Just as he pretended that he didn’t feel Rae everywhere. Restoring feeling to his body after it had been growing cold for so long. Making him feel alive.
Which left him with a choice. He could continue punishing her for little more than being the one person he had trusted enough to open up to. Or he could set aside all the reasons why being with her was a bad idea, and why it could only end up hurting one or both of them, and he could just enjoy this one perfect day with her. Christmas Day.
‘Have you eaten yet?’
She blinked slowly at him.
‘Not yet. I was just heading over there now.’
‘May I join you?’
She slid him a pointed look, her tone dark.
‘And if I said no?’
‘Are you saying no?’
He refused to bite and after a long moment she sighed, a little overly dramatically for his tastes.
‘I should. But this place is too cramped to avoid each other indefinitely.
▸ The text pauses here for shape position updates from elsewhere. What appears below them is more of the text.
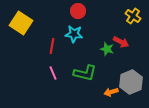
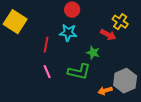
yellow cross: (133, 16) -> (120, 22), moved
red arrow: (121, 42) -> (108, 35), moved
green star: (107, 49) -> (93, 53), moved

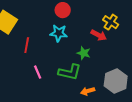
red line: (46, 45) -> (27, 45), moved
orange arrow: (105, 91) -> (88, 91), moved

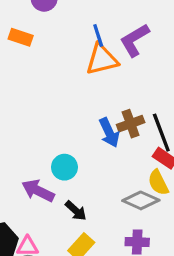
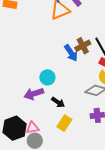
purple arrow: (38, 191) -> (34, 94), turned -36

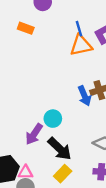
purple arrow: (34, 94) -> (34, 134), turned -48
black arrow: (58, 102) -> (60, 149), size x1.6

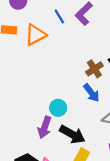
orange triangle: (81, 45) -> (35, 35), moved
blue arrow: (84, 96) -> (91, 93), moved

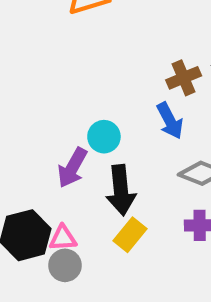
black arrow: (72, 134) -> (121, 190), turned 45

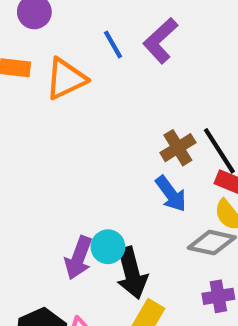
cyan circle: (104, 137) -> (108, 247), moved

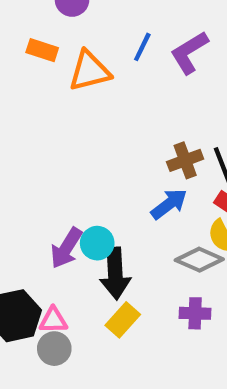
blue line: (113, 45) -> (142, 47), turned 44
blue arrow: (171, 194) -> (169, 204), turned -102

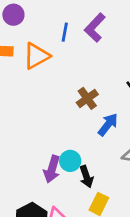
brown cross: (185, 160) -> (87, 98), moved
black arrow: (115, 273) -> (86, 177), size x0.7

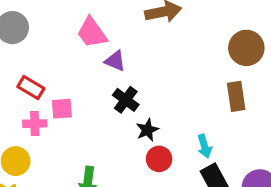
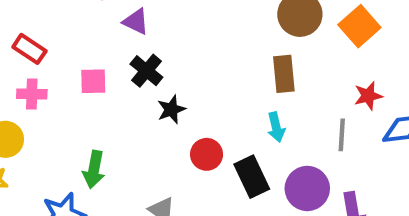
pink square: (62, 109) -> (93, 81), moved
cyan arrow: (204, 146) -> (276, 127), moved
red circle: (159, 159) -> (207, 154), moved

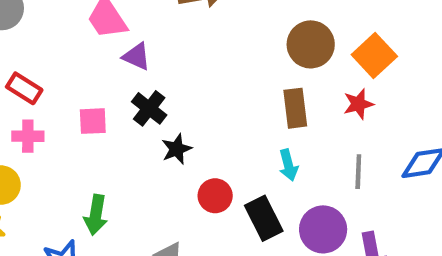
red star: (368, 96) -> (358, 104), moved

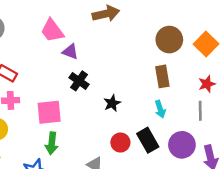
red star: (358, 104) -> (207, 84), moved
pink square: (93, 121) -> (49, 112), moved, size x1.5
black star: (177, 149) -> (112, 103), moved
red circle: (215, 196) -> (120, 142), moved

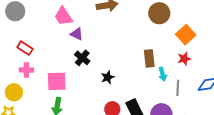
brown circle: (169, 40) -> (159, 13), moved
red star: (207, 84) -> (184, 59), moved
cyan arrow: (160, 109) -> (163, 74), moved

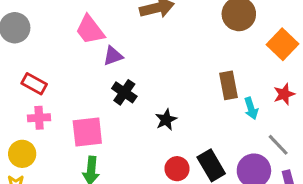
purple triangle: (77, 34) -> (113, 56), turned -40
red star: (184, 59) -> (284, 94), moved
gray line: (178, 88) -> (278, 145), moved, turned -42

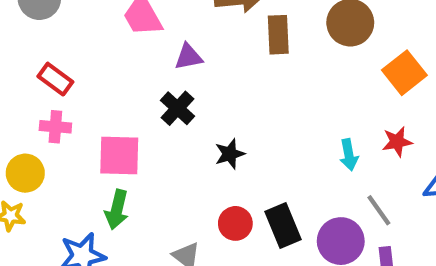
purple triangle: (113, 56) -> (188, 57), moved
brown rectangle: (228, 85) -> (278, 35), moved

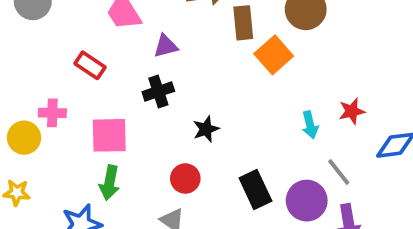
orange square: (404, 73) -> (274, 55), moved
red rectangle: (55, 79) -> (90, 65), moved
black cross: (178, 108) -> (158, 91), turned 32
yellow circle: (25, 173) -> (24, 138), moved
red circle: (235, 223) -> (185, 178), moved

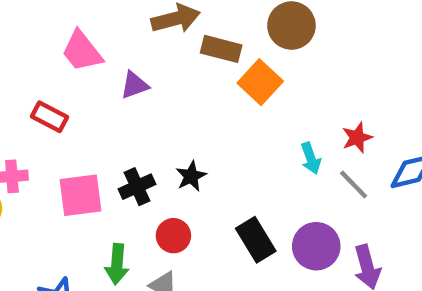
brown rectangle: (243, 23) -> (221, 49), turned -64
black cross: (158, 91) -> (137, 187), moved
gray line: (339, 172) -> (354, 184), moved
green arrow: (110, 183) -> (117, 264), moved

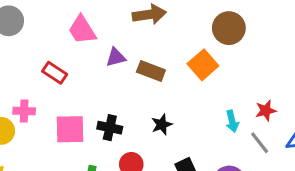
brown rectangle: (221, 49) -> (151, 71), moved
black star: (191, 176) -> (162, 125), moved
black cross: (137, 187) -> (110, 128), turned 30

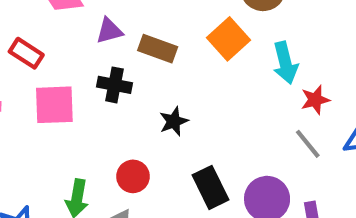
cyan arrow: (232, 121) -> (285, 63), moved, size x1.4
black cross: (110, 128) -> (115, 85), moved
pink square: (70, 129) -> (54, 105), moved

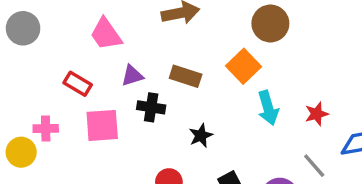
purple triangle: (109, 31) -> (132, 76), moved
cyan arrow: (285, 63) -> (268, 108), moved
gray line: (308, 144) -> (314, 166), moved

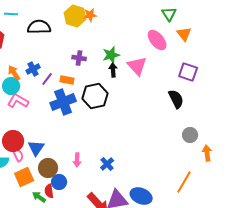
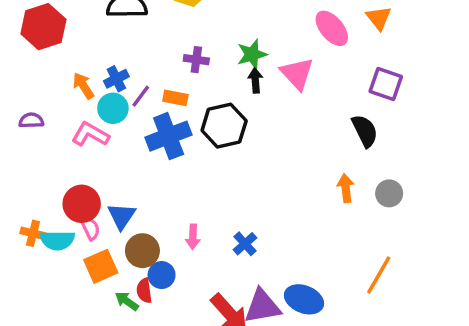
cyan circle: (11, 86) -> (113, 108), moved
orange arrow: (207, 153) -> (346, 188), moved

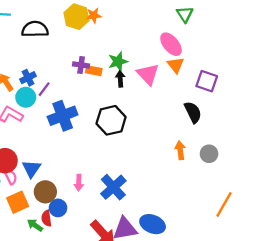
orange triangle: (379, 18) -> (176, 65), moved
orange rectangle: (175, 98) -> (94, 71), moved
black hexagon: (224, 126) -> (111, 120), moved
blue cross: (245, 244) -> (113, 187), size x1.6
orange line: (379, 275) -> (224, 204), moved

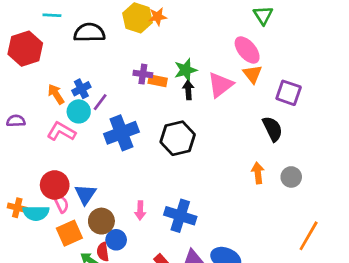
pink triangle: (148, 74) -> (220, 85), turned 35
blue cross: (113, 187) -> (180, 216), turned -30

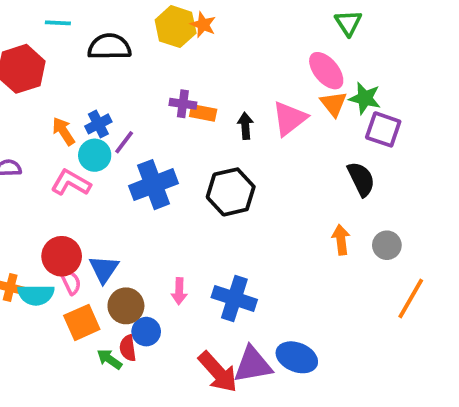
orange star: (158, 17) -> (203, 25), turned 30
green star: (186, 70) -> (365, 98), moved, turned 30
orange line: (309, 236) -> (411, 299), moved

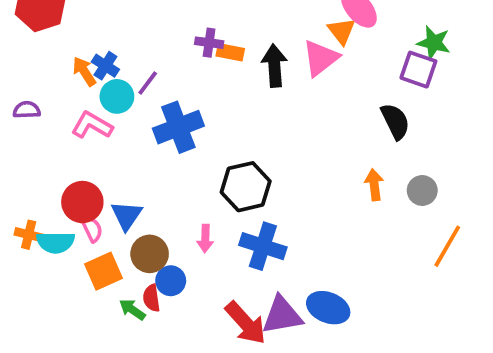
green star: (365, 98) -> (434, 43), moved
orange triangle: (334, 104) -> (342, 31), moved
blue cross: (98, 124) -> (105, 66), moved, turned -30
black arrow: (245, 126) -> (274, 66), size x1.5
black hexagon: (231, 192) -> (246, 187), moved

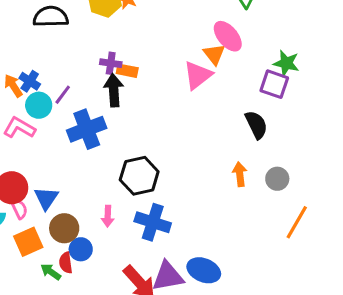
black arrow: (274, 66) -> (114, 90), moved

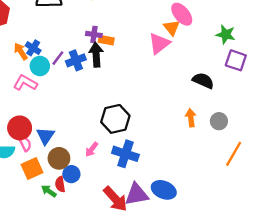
purple square: (274, 84) -> (236, 60), moved
black semicircle: (256, 125) -> (203, 81), turned -40
blue cross: (87, 129) -> (76, 60), moved, size x0.7
pink arrow: (108, 216) -> (92, 149), turned 35

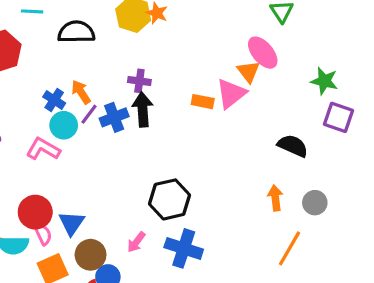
orange rectangle: (106, 40) -> (203, 102), moved
orange arrow: (21, 51) -> (81, 92), moved
orange line: (234, 154) -> (290, 248), moved

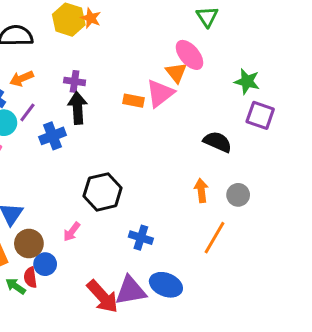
orange arrow: (81, 92) -> (22, 79), moved, turned -80
blue cross: (114, 117) -> (52, 136), moved
blue cross: (184, 248) -> (141, 238), moved, size x0.7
Besides,’ she added loftily, ‘it is Christmas.’
A smile toyed at the corners of her mouth and he had to fight the impulse to kiss it away. This was exactly what Rae did to him. She chased all logical thought, all sense of self-preservation, from his head until it was filled with only one thing. Her.
She made him want to tell her all the deep, black though
ts that crept around his head in the still of the night. She made him want to find a way to cage them so that they no longer plagued him. She made him want to be a better person.
But what did he really have to offer her?
He’d been a good soldier, a brilliant surgeon. Now he was neither. Neither of them had anything to rush home for, yet whilst Rae consequently couldn’t wait to get back to another place like this, he couldn’t wait to get out of here. But where even was home for him?
At least that answered his question, then. He had nothing to offer her.
And yet here he still was. Unable to stay away from her any longer. Wanting to spend this day in her company. They were on borrowed time, he and Rae, and he should know better. But right here, right now, he didn’t care.
‘It is indeed Christmas,’ he agreed. ‘So let’s go and feast.’
* * *
It was a Christmas beyond all she could have hoped for. The men dancing, rice cans attached to their legs, their feet practically a blur as women kept time with sticks on the ground. At one point she was even hauled to her feet by some of the women and challenged to match the rhythm; faster and harder and more complex all the time.
It was exhilarating, and incredible, and special.
Not least when Myles looked over from where his own group was taking part in the festivities, the glance they shared so intimate. So unabashed.
Then the refugees sang traditional songs, and when it came time for the volunteers to share their own carols, something akin to pure joy suffused Rae as she turned to find Myles standing there, right next to her.
And then he smiled, and a memory—a decade and a half old—rushed her.
She was in love with him.
All over again. She wanted more with him. She needed more. But if she couldn’t help him to face his demons then there was never going to be a chance for them.
Sliding her hand into his, Rae waited for a moment until they could slip out unnoticed, the festivities finally winding down, and led him to her room.